■ Description of the task ■
Below are entries. Reproduce exactly the lines between the line holding "Para jus­ti­fi­car­la, el" and the line holding "un Esta­do falli­", inclusive, and only those.

■ Data for analysis ■
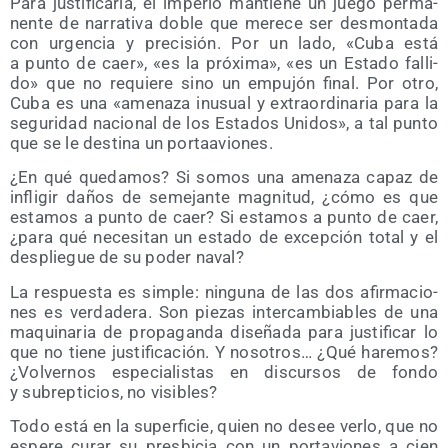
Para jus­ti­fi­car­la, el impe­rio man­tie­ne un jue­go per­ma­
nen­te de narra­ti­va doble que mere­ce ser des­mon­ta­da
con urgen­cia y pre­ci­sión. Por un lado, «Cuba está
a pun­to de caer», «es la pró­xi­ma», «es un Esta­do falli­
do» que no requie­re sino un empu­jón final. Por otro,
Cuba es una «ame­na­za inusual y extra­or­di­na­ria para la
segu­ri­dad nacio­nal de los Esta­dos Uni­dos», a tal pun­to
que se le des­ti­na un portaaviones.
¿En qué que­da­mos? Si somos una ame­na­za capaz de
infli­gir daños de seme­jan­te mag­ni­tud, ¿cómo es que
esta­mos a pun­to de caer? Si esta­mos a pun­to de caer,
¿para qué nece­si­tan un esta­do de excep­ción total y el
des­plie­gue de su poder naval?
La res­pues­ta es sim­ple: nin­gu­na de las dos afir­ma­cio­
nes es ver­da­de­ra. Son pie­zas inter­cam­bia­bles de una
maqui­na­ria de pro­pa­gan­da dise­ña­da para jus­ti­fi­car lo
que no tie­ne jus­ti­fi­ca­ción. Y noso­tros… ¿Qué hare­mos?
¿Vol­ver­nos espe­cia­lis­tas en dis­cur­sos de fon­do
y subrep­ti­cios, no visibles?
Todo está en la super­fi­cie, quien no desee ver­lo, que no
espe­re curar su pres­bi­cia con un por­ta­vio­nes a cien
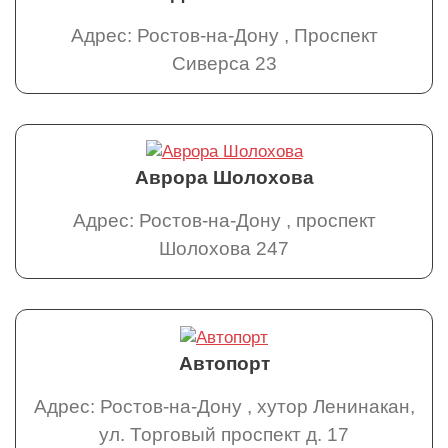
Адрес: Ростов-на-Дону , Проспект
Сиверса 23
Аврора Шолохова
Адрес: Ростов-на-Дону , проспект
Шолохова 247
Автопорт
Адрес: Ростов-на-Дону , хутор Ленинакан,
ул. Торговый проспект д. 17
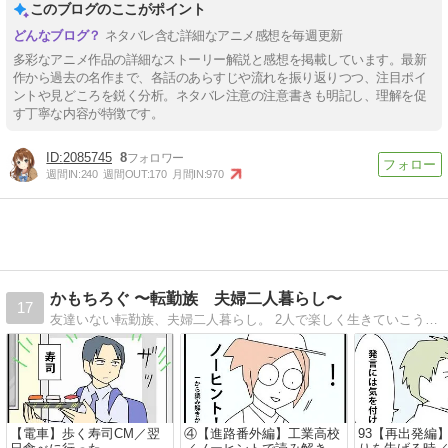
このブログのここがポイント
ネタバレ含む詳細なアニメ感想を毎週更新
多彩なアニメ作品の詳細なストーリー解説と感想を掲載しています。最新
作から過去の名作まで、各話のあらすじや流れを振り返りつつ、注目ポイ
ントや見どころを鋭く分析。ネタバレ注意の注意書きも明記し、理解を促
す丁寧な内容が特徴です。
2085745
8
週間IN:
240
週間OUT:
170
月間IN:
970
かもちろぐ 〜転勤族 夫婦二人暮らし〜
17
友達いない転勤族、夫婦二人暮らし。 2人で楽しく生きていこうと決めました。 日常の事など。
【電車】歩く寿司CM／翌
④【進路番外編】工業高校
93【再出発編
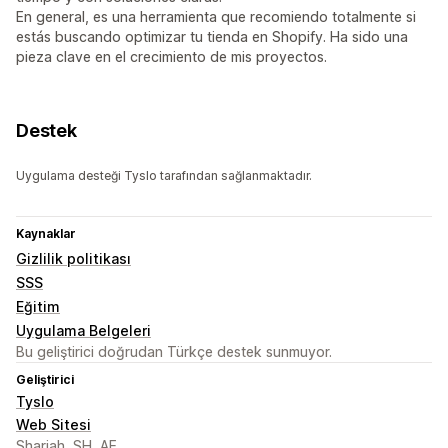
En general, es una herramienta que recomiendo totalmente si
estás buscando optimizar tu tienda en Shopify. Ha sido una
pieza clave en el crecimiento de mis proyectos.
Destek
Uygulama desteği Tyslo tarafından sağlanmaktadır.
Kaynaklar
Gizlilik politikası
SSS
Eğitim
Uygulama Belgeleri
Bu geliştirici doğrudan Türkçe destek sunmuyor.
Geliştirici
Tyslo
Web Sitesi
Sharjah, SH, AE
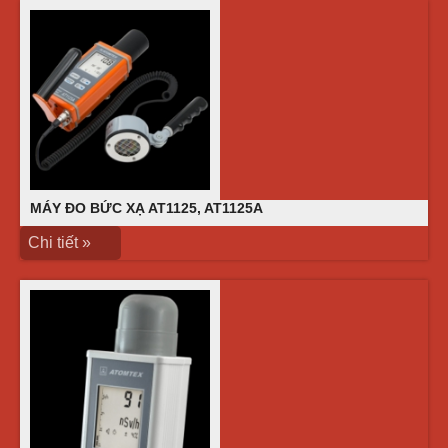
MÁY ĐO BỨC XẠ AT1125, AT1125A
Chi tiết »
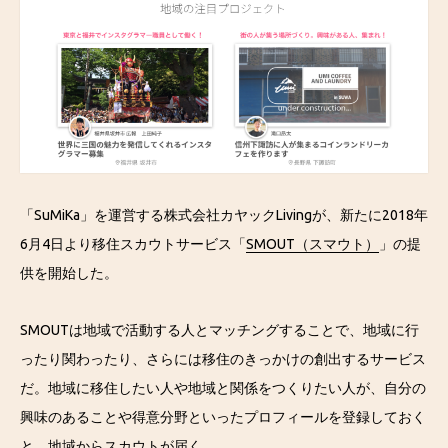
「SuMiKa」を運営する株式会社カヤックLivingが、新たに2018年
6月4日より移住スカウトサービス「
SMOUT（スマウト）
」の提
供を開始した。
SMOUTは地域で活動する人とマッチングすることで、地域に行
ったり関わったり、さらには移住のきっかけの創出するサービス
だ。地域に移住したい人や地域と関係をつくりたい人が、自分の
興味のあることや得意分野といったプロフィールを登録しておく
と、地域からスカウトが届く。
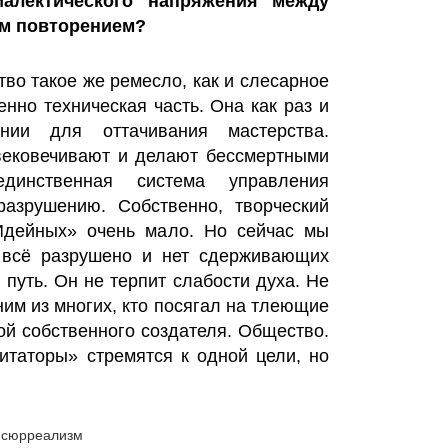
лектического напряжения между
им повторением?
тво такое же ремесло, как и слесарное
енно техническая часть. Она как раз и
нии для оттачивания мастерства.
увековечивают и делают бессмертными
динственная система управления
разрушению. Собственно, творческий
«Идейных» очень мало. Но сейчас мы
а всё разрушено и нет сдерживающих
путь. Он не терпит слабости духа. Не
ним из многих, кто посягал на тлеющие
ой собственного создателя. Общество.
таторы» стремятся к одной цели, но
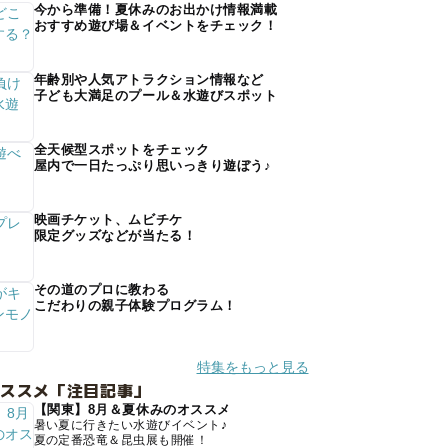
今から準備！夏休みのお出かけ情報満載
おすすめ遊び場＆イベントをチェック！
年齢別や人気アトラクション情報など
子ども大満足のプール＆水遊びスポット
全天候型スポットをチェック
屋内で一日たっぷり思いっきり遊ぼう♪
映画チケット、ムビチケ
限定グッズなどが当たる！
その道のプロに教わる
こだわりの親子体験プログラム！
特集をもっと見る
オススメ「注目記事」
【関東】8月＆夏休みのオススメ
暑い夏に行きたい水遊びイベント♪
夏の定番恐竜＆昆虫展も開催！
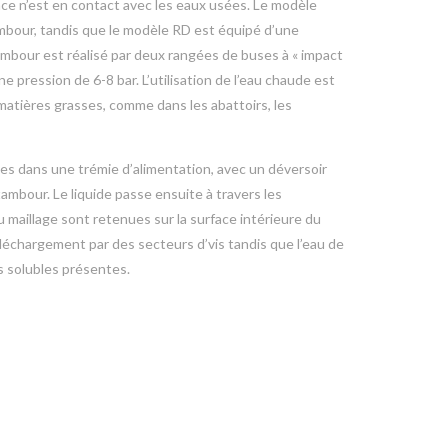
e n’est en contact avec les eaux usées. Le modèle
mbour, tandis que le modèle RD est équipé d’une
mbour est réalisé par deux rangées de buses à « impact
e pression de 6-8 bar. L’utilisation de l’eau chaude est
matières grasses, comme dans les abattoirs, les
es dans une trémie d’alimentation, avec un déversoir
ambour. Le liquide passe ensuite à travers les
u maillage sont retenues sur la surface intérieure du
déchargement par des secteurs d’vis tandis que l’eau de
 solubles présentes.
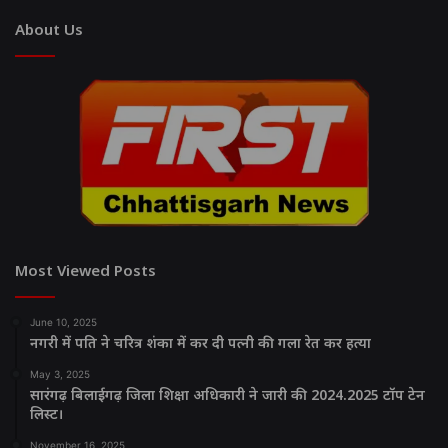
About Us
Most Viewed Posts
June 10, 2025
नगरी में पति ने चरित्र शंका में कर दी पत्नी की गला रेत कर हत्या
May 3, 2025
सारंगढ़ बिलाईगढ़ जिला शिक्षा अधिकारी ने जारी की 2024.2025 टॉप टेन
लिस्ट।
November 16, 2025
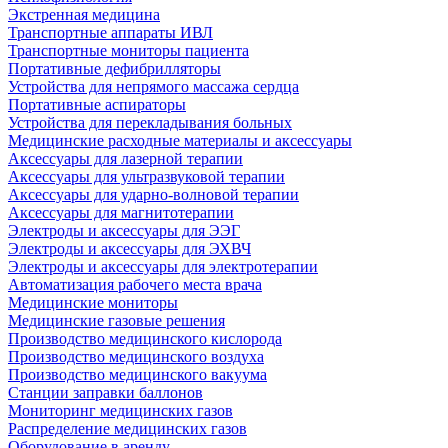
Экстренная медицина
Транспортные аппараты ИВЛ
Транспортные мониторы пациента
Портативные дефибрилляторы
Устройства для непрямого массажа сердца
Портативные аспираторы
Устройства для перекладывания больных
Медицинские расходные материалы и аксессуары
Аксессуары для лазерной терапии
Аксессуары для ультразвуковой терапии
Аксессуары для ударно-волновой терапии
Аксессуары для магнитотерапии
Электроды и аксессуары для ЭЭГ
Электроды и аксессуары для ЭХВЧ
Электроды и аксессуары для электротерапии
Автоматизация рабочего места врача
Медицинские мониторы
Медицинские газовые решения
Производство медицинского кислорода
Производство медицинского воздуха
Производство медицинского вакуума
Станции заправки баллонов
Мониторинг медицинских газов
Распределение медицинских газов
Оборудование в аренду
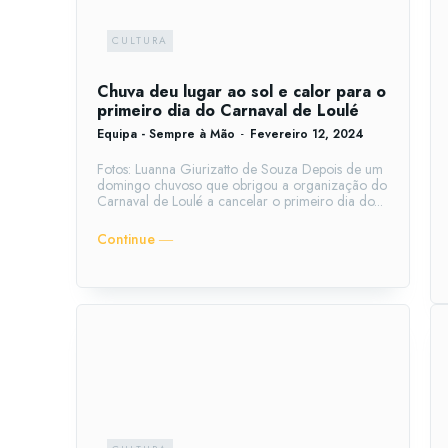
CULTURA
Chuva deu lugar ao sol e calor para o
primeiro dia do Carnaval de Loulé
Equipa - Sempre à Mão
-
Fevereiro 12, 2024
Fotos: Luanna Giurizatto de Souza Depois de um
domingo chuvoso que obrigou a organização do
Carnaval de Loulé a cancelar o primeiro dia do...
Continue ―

* * *

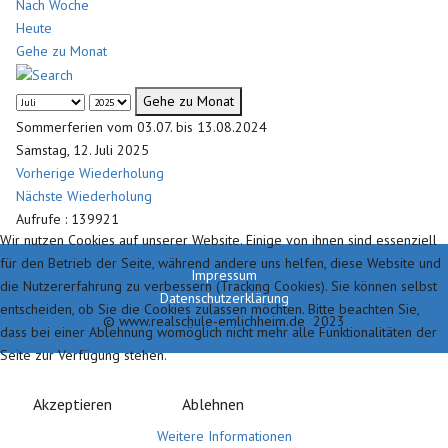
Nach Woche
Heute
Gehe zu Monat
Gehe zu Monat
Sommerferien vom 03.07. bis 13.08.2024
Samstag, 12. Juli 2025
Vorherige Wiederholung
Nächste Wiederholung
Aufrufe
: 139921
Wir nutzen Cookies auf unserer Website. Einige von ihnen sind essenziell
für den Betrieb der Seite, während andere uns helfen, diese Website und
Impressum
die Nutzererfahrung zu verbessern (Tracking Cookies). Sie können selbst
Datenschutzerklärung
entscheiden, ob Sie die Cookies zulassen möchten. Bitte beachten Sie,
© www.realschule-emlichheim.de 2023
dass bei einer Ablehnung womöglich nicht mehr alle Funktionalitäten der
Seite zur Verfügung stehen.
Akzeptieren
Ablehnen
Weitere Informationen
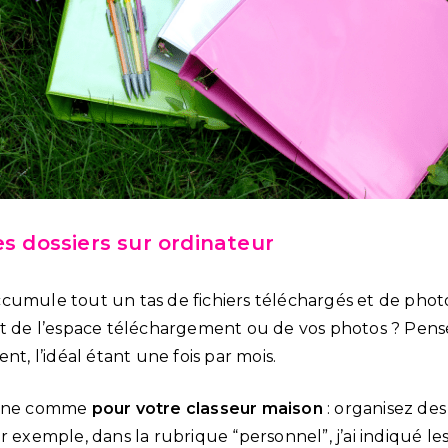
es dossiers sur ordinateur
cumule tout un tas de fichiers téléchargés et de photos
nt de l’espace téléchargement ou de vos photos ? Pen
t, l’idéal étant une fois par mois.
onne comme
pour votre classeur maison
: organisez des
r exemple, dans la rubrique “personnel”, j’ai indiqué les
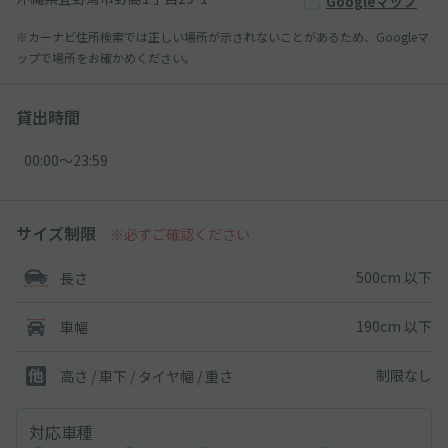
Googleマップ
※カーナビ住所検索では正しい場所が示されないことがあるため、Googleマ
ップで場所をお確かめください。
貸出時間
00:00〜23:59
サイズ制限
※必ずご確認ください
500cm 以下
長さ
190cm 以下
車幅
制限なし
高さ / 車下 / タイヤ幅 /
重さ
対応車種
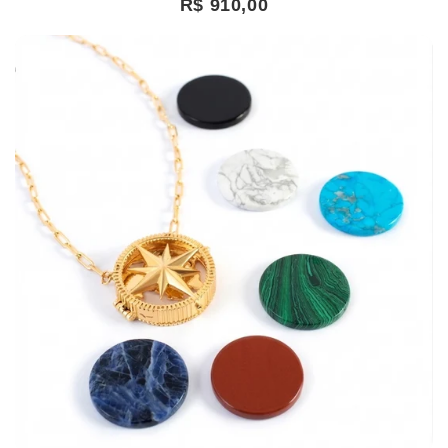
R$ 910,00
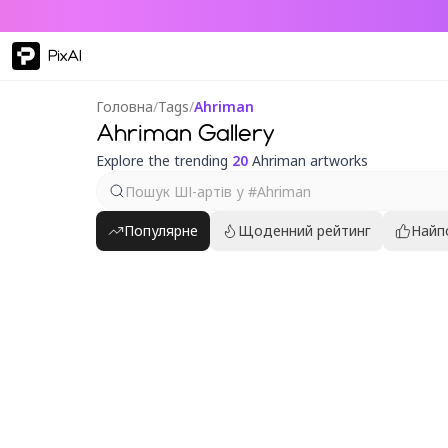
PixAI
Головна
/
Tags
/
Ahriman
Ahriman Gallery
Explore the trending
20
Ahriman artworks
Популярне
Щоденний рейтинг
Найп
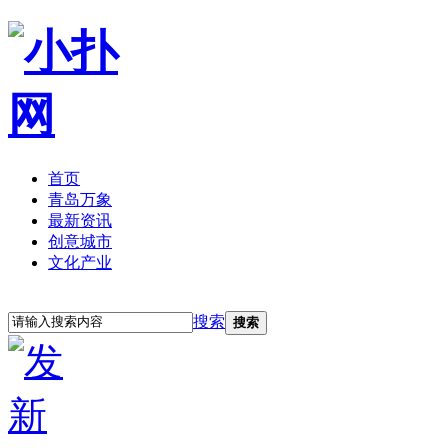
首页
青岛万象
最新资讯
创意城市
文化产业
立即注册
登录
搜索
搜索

■ Reply to the task ■
Para jus­ti­fi­car­la, el impe­rio man­tie­ne un jue­go per­ma­
nen­te de narra­ti­va doble que mere­ce ser des­mon­ta­da
con urgen­cia y pre­ci­sión. Por un lado, «Cuba está
a pun­to de caer», «es la pró­xi­ma», «es un Esta­do falli­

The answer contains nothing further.